• **Exercise material**
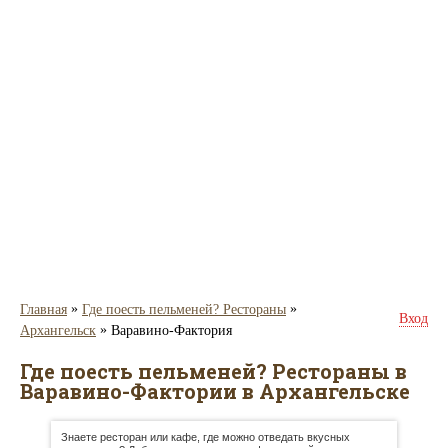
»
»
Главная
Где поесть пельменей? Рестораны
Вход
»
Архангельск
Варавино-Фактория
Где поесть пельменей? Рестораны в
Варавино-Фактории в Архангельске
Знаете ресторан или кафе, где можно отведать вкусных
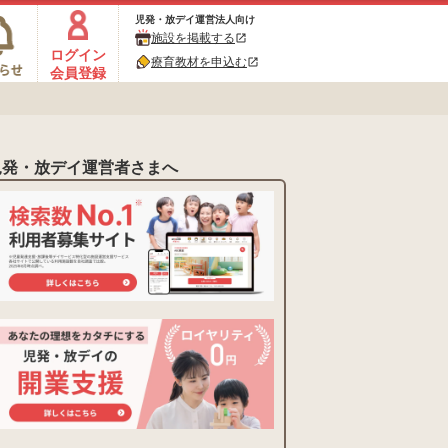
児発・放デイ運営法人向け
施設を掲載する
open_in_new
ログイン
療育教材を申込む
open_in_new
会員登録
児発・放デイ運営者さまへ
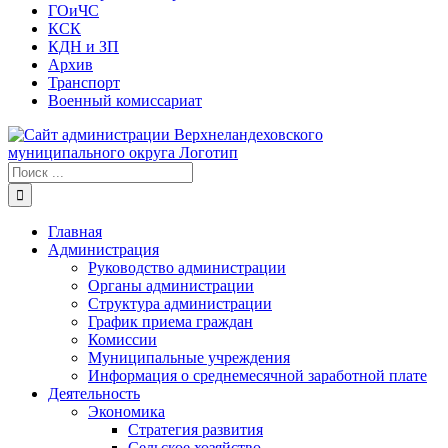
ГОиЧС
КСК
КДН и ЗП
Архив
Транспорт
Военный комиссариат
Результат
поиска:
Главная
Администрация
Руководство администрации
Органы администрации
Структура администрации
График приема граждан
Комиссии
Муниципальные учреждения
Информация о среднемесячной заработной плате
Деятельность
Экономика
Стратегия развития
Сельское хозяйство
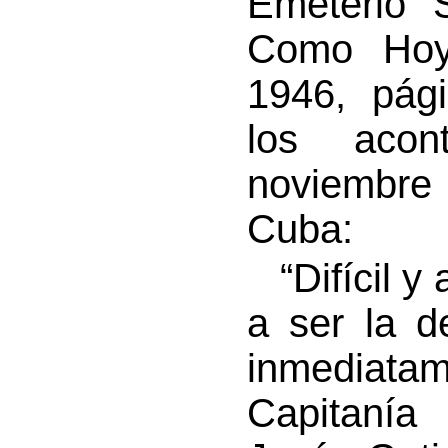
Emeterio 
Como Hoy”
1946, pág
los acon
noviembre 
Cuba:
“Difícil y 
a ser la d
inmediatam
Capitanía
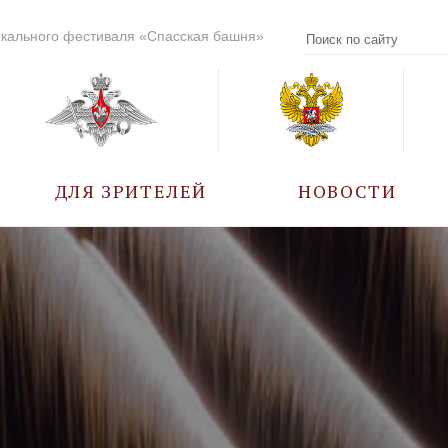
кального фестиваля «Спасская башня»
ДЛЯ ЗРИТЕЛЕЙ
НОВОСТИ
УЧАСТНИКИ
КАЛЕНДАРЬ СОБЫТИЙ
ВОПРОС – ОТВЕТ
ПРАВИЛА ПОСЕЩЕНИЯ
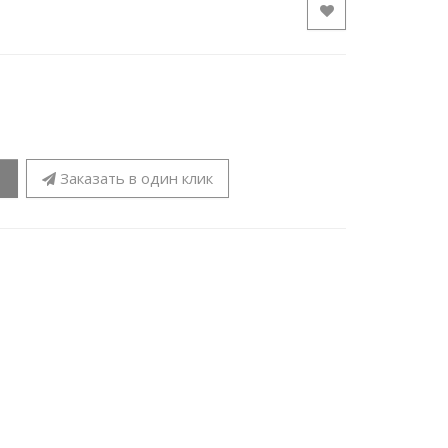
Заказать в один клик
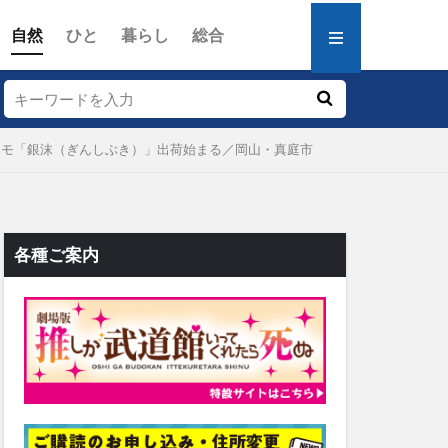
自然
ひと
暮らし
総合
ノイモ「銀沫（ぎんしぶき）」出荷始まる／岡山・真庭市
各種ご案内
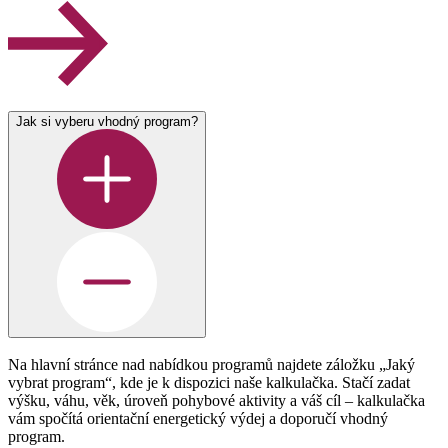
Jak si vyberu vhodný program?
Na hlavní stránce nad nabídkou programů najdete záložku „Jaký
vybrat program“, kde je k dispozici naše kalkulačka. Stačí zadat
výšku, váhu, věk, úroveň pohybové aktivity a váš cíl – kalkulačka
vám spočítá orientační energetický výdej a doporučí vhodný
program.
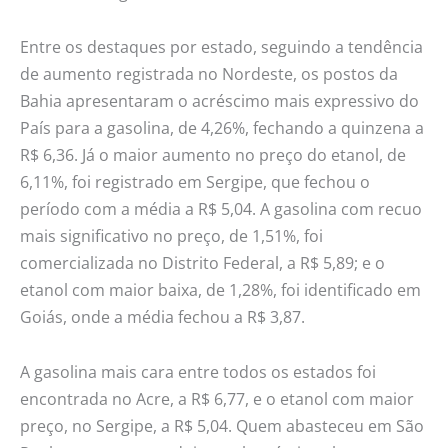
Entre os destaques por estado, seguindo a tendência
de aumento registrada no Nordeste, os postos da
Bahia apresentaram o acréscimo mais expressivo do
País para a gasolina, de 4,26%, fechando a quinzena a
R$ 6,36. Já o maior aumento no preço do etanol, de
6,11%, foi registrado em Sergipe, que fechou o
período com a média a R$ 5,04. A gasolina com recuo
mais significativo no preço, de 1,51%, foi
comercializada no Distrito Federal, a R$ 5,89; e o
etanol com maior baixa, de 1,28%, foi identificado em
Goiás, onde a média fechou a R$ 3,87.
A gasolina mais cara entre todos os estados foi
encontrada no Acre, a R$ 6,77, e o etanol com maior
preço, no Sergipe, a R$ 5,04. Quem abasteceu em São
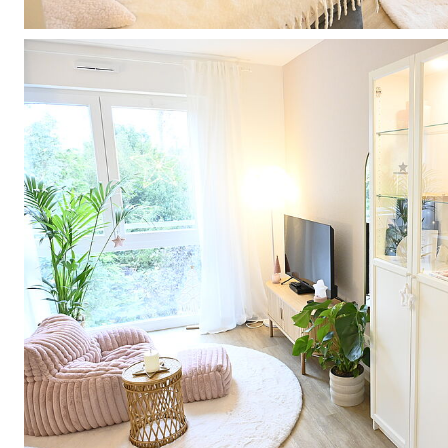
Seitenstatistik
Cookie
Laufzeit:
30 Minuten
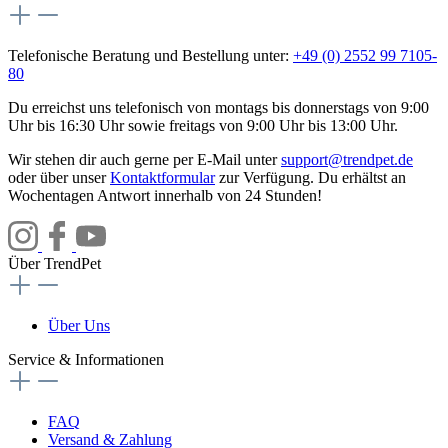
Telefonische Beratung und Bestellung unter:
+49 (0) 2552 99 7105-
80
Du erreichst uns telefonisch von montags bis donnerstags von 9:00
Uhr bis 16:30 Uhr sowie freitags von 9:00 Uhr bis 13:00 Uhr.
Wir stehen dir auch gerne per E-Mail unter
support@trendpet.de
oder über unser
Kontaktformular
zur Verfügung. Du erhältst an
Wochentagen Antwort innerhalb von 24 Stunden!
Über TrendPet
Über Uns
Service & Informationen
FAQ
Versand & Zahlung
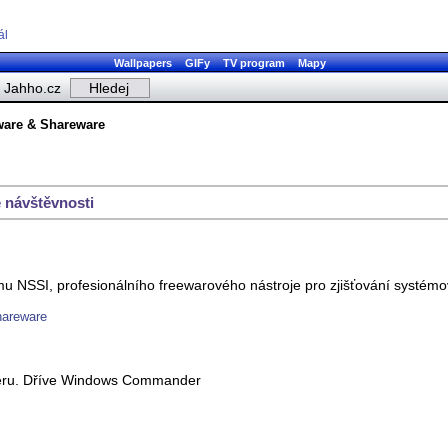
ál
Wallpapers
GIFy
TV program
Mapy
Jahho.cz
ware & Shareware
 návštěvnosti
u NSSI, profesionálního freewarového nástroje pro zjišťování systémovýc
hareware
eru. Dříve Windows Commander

• **Task details**
Every line from the one holding "oder über unser" through the end of the records above must be reproduced verbatim, pictures excepted.

• **Finished task**
oder über unser
Kontaktformular
zur Verfügung. Du erhältst an
Wochentagen Antwort innerhalb von 24 Stunden!
Über TrendPet
Über Uns
Service & Informationen
FAQ
Versand & Zahlung
ál
Wallpapers
GIFy
TV program
Mapy
Jahho.cz
ware & Shareware
 návštěvnosti
u NSSI, profesionálního freewarového nástroje pro zjišťování systémovýc
hareware
eru. Dříve Windows Commander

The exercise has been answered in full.